Le livre numérique: refaire la chaîne?

Par Dominique Lemieux, Les libraires, publié le 29/11/2011

Certains insinuent que l’édition numérique ne coûte presque rien. D’autres se questionnent : « Pourquoi payer aussi cher pour les livres numériques franco-phones? » On calcule vite : adieu imprimeurs, distributeurs, risques financiers, transporteurs... C’est oublier l’équipe de professionnels qui s’active en coulisse pour offrir ce fichier numérique accessible sur votre tablette de lecture.

L’auteur demeure le «maillon» central de la chaîne numérique. Il crée, invente, surprend. Pour chaque vente, l’auteur conserve normalement une rémunération équivalant à la version imprimée. Ainsi, s’il recevait 3$ par livre papier vendu, il obtient toujours 3$ par livre numérique, pourtant vendu 25% moins cher.

L’éditeur entre ensuite en jeu. Il guide l’auteur, l’encourage, produit le fichier. Ici, comme dans l’univers papier, on fait appel à divers professionnels: graphistes, réviseurs linguistiques, correcteurs d’épreuves, promoteurs. Ces coûts fixes demeurent. De plus, dorénavant, des techniciens spécialisés interviennent pour la confection de fichiers numériques (PDF ou ePub) de qualité. Le processus peut sembler simple, mais il requiert néanmoins un travail rigoureux.

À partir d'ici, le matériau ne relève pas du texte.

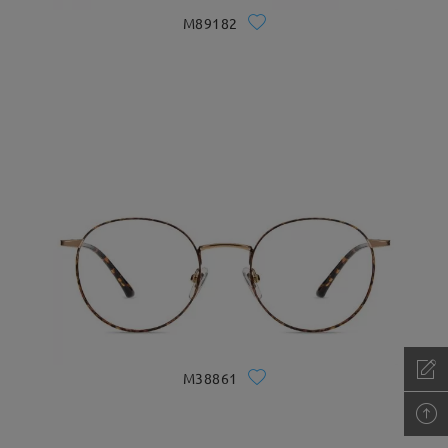
M89182
M38861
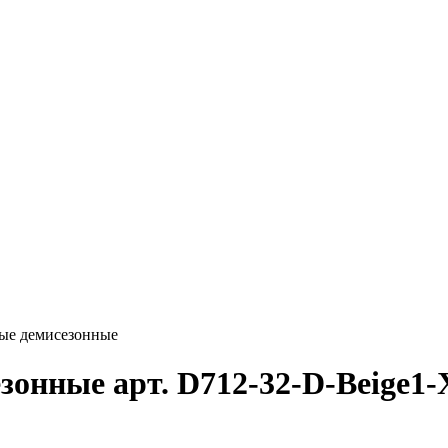
ые демисезонные
зонные арт. D712-32-D-Beige1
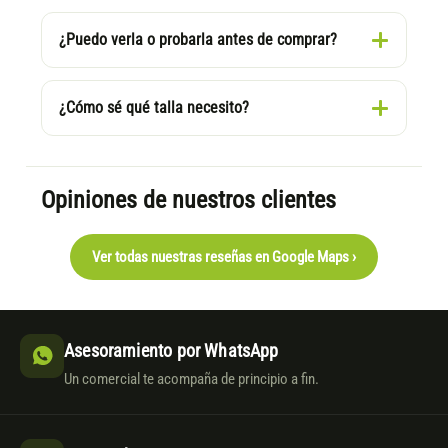
¿Puedo verla o probarla antes de comprar?
¿Cómo sé qué talla necesito?
Opiniones de nuestros clientes
Ver todas nuestras reseñas en Google Maps ›
Asesoramiento por WhatsApp
Un comercial te acompaña de principio a fin.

Une fois le livre numérique produit, il faut l’entreposer. Ce rôle échoit à des agrégateurs, ces entrepôts virtuels qui remplacent l’aspect logistique associé au distributeur du livre papier. Il s’agit de serveurs informatiques qui hébergent les fichiers et conservent les données essentielles à leur commercialisation (titre, auteur, résumé, etc.). L’agrégateur permet aussi de sécuriser les livres, soit par un verrou numérique (DRM) ou un aquamarquage (tatouage électronique). La sécurisation des fichiers et le financement de la bande passante impliquent de nouveaux coûts de production. Enfin, l’entrepôt rend ces fichiers disponibles aux libraires.

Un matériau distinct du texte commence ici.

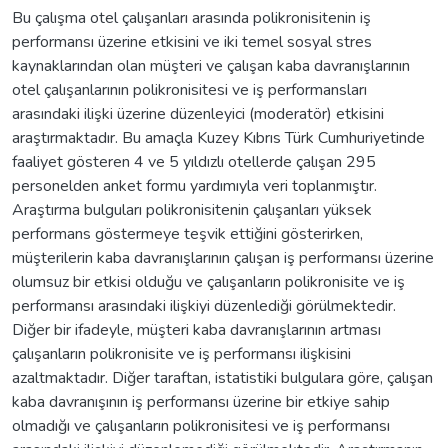
Bu çalışma otel çalışanları arasında polikronisitenin iş
performansı üzerine etkisini ve iki temel sosyal stres
kaynaklarından olan müşteri ve çalışan kaba davranışlarının
otel çalışanlarının polikronisitesi ve iş performansları
arasındaki ilişki üzerine düzenleyici (moderatör) etkisini
araştırmaktadır. Bu amaçla Kuzey Kıbrıs Türk Cumhuriyetinde
faaliyet gösteren 4 ve 5 yıldızlı otellerde çalışan 295
personelden anket formu yardımıyla veri toplanmıştır.
Araştırma bulguları polikronisitenin çalışanları yüksek
performans göstermeye teşvik ettiğini gösterirken,
müşterilerin kaba davranışlarının çalışan iş performansı üzerine
olumsuz bir etkisi olduğu ve çalışanların polikronisite ve iş
performansı arasındaki ilişkiyi düzenlediği görülmektedir.
Diğer bir ifadeyle, müşteri kaba davranışlarının artması
çalışanların polikronisite ve iş performansı ilişkisini
azaltmaktadır. Diğer taraftan, istatistiki bulgulara göre, çalışan
kaba davranışının iş performansı üzerine bir etkiye sahip
olmadığı ve çalışanların polikronisitesi ve iş performansı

Les libraires rassemblent ainsi les informations des divers agrégateurs. Ne leur reste plus qu’à amener les gens vers eux, à les conseiller et à se spécialiser dans des domaines particuliers. Les libraires n’ont peut-être plus d’inventaire matériel à gérer, mais ils doivent prolonger leur expertise sur le Web. Fait à noter, le libraire ne conserve pas les fichiers sur ses serveurs; les livres numériques demeurent entreposés chez l’agrégateur. Pour chaque vente réalisée, un lien de téléchargement est envoyé à l’acheteur.

De nouveau joueurs
Le rôle de chaque intervenant est bouleversé dans l’univers numérique. Cela demande des adaptation, des investissements massifs pour la recherche et le développement. Le rôle de certains devient illusoire. Pensons seulement à l’imprimeur (qui représentait 20% du prix du livre papier) ou à l’aspect transport, essentiel à la distribution des livres. Par contre, les distributeurs traditionnels conservent un rôle crucial, soit celui de la gestion des comptes auprès des détaillants et les diffuseurs continueront à oeuvrer dans la promotion, pour faire connaître les nouveautés aux libraires et aux autres commentateurs (médias, blogueurs, etc.).

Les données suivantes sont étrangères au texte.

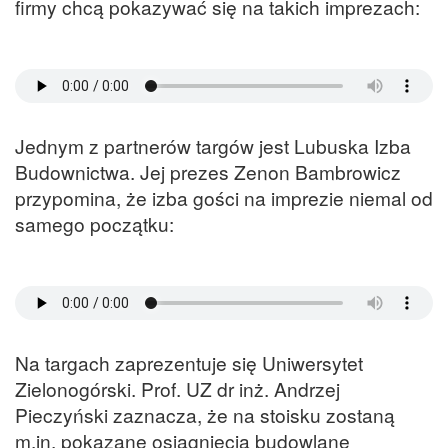
firmy chcą pokazywać się na takich imprezach:
Jednym z partnerów targów jest Lubuska Izba
Budownictwa. Jej prezes Zenon Bambrowicz
przypomina, że izba gości na imprezie niemal od
samego początku:
Na targach zaprezentuje się Uniwersytet
Zielonogórski. Prof. UZ dr inż. Andrzej
Pieczyński zaznacza, że na stoisku zostaną
m.in. pokazane osiągnięcia budowlane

Malgré tout, le prix du numérique est appelé à diminuer, selon Clément Laberge, viceprésident aux services d’édition numérique chez De Marque. «Cependant, dire que le prix actuel est trop élevé, ce n’est pas reconnaître la complexité de la transition en cours pour tous les acteurs de la chaîne du livre», soutient-il. Son homologue chez Sogides, Pierre Primeau, directeur du développement numérique et convergence, abonde dans le même sens, mais n’imagine pas une descente rapide: «Les États-Unis ont imposé un prix faible, mais, aujourd’hui, ils cherchent comment le remonter sans brusquer les consommateurs. De notre côté, nous avons plus de flexibilité pour le réduire graduellement.»